A moins d’un coup de théâtre de dernière minute, Vicenzo Nibali (30 ans en novembre) remportera dimanche aux Champs Elysées le 101ème Tour de France.
Il faudrait un incident de course regrettable pour le priver d’une consécration qu’il a pleinement méritée après avoir endossé le maillot jaune sur un coup de force inattendu le deuxième jour déjà vers Sheffield ! Au total dix-neuf jours leader sans jamais avoir connu la moindre alerte, conforté par trois autres succès dans le Jura (La Planche des Belles-Filles), les Alpes (Chamrousse) et les Pyrénées (Hautacam). Des réussites réglées comme du papier à musique, avec le soutien d’une équipe Astana bien soudée autour de lui et avec à chaque fois une démonstration d’efficacité comme on n’en avait encore jamais vu de sa part à ce niveau.
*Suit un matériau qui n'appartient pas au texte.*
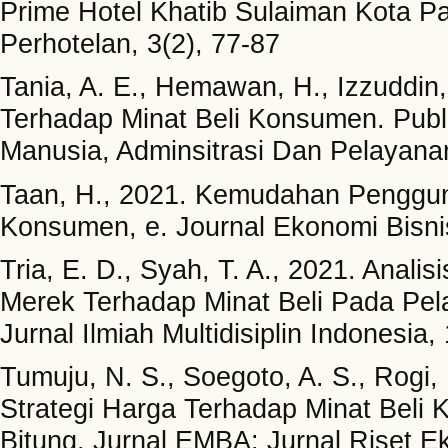
Prime Hotel Khatib Sulaiman Kota Pa
Perhotelan, 3(2), 77-87
Tania, A. E., Hemawan, H., Izzuddin
Terhadap Minat Beli Konsumen. Pub
Manusia, Adminsitrasi Dan Pelayanan
Taan, H., 2021. Kemudahan Penggun
Konsumen, e. Journal Ekonomi Bisnis
Tria, E. D., Syah, T. A., 2021. Anal
Merek Terhadap Minat Beli Pada Pela
Jurnal Ilmiah Multidisiplin Indonesia,
Tumuju, N. S., Soegoto, A. S., Rogi
Strategi Harga Terhadap Minat Bel
Bitung. Jurnal EMBA: Jurnal Riset E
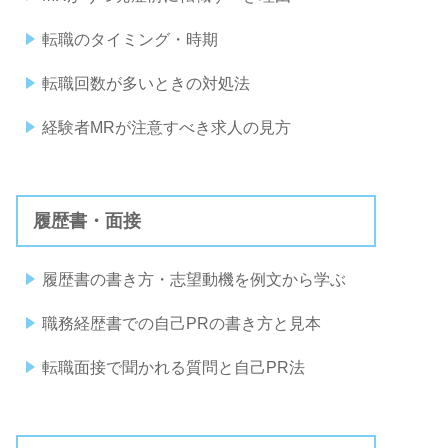
転職のタイミング・時期
転職回数が多いときの対処法
経験者MRが注意すべき求人の見方
履歴書・面接
履歴書の書き方・志望動機を例文から学ぶ
職務経歴書での自己PRの書き方と見本
転職面接で聞かれる質問と自己PR法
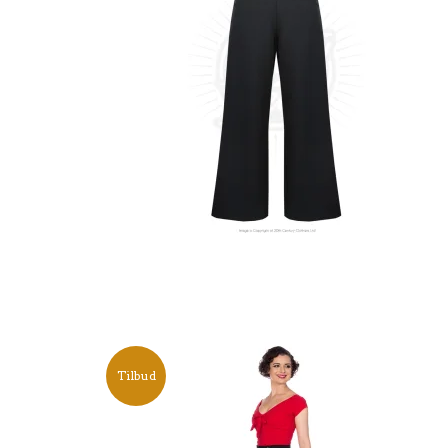
Tilbud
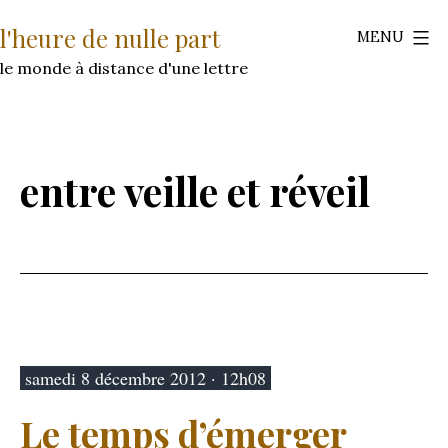
Aller
l'heure de nulle part
MENU
au
contenu
le monde à distance d'une lettre
entre veille et réveil
samedi 8 décembre 2012 · 12h08
Le temps d’émerger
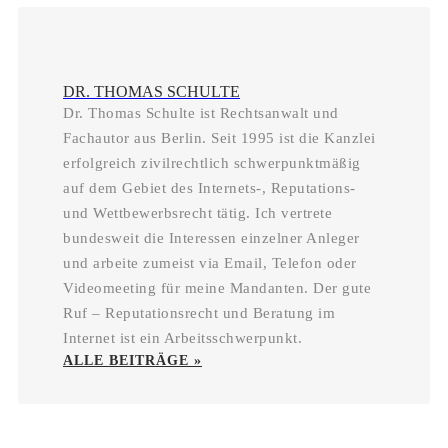
DR. THOMAS SCHULTE
Dr. Thomas Schulte ist Rechtsanwalt und
Fachautor aus Berlin. Seit 1995 ist die Kanzlei
erfolgreich zivilrechtlich schwerpunktmäßig
auf dem Gebiet des Internets-, Reputations-
und Wettbewerbsrecht tätig. Ich vertrete
bundesweit die Interessen einzelner Anleger
und arbeite zumeist via Email, Telefon oder
Videomeeting für meine Mandanten. Der gute
Ruf – Reputationsrecht und Beratung im
Internet ist ein Arbeitsschwerpunkt.
ALLE BEITRÄGE »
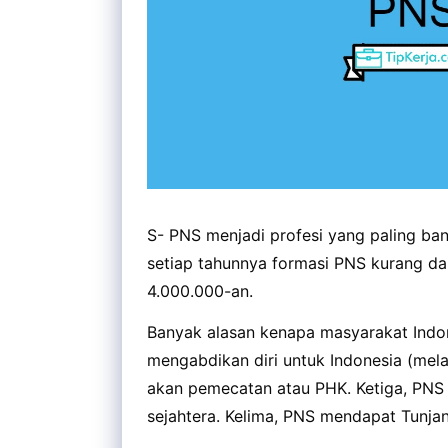
S- PNS menjadi profesi yang paling ba
setiap tahunnya formasi PNS kurang da
4.000.000-an.
Banyak alasan kenapa masyarakat Indon
mengabdikan diri untuk Indonesia (mela
akan pemecatan atau PHK. Ketiga, PNS
sejahtera. Kelima, PNS mendapat Tunjan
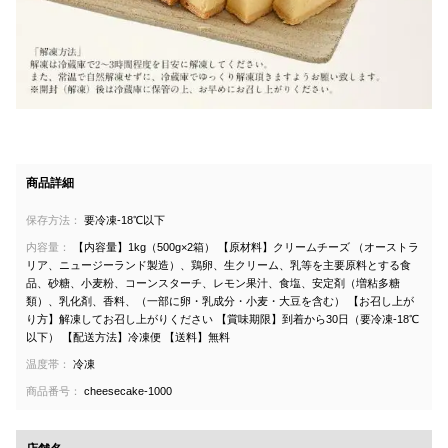
商品詳細
保存方法：
要冷凍-18℃以下
内容量：
【内容量】1kg（500g×2箱） 【原材料】クリームチーズ （オーストラ
リア、ニュージーランド製造）、鶏卵、生クリーム、乳等を主要原料とする食
品、砂糖、小麦粉、コーンスターチ、レモン果汁、食塩、安定剤（増粘多糖
類）、乳化剤、香料、（一部に卵・乳成分・小麦・大豆を含む） 【お召し上が
り方】解凍してお召し上がりください 【賞味期限】到着から30日（要冷凍-18℃
以下） 【配送方法】冷凍便 【送料】無料
温度帯：
冷凍
商品番号：
cheesecake-1000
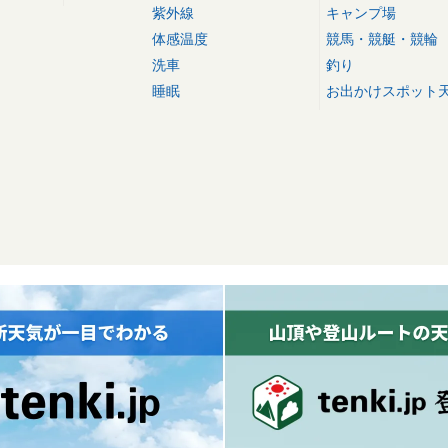
紫外線
キャンプ場
体感温度
競馬・競艇・競輪
洗車
釣り
睡眠
お出かけスポット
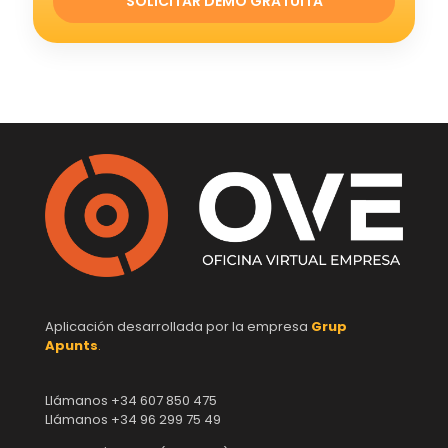
SOLICITAR DEMO GRATUITA
Aplicación desarrollada por la empresa
Grup
Apunts
.
Llámanos +34 607 850 475
Llámanos +34 96 299 75 49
Sur ce que Nibali a encore démontré dans la montée de Hautacam en troisième semaine, on peut d’ailleurs légitimement se demander s’il n’a pas disputé cette 101ème édition en état d’apensanteur du premier au dernier jour ! Alors que le peloton est anéanti par la fatigue, lui voltige comme jamais sur cette pente qui avait déjà servi à mettre le sulfureux Bjarne Riis sur orbite en 1996… Il y avait aussi du Pantani dans son attitude, mais pas forcément du Armstrong car l’extra-terrestre américain dégagait à l’époque une plus grande impression de puissance dans les ascensions. Avec Nibali, tout est fluide, léger, aérien. Un régal.
Il n’empêche que tant de supériorité sur une opposition pourtant de qualité mais asphyxiée, reléguée, ratatinée fait resurgir les questions que l’on pensait à jamais enfouies dans les entrailles d’un cyclisme disparu… Mais où donc va-t-il chercher ces forces qui lui permettent tant de panache ? Quand on connaît les antécédents de Vinokourov, le manager d’Astana, on est en droit de s’interroger. La comparaison de Nibali avec ses dauphins saute aux yeux de façon évidente, surtout avec Valverde qui s’accroche comme un forcené pour espérer la deuxième place à Paris. Mais avec le contre-la-montre de 54 km entre Bergerac et Périgueux, ce sera peut-être le vétéran d’AG2R, Christophe Péraud (37 ans), qui réalisera son rêve. A moins que le jeune Pinot (24 ans) ne signe l’exploit du jour.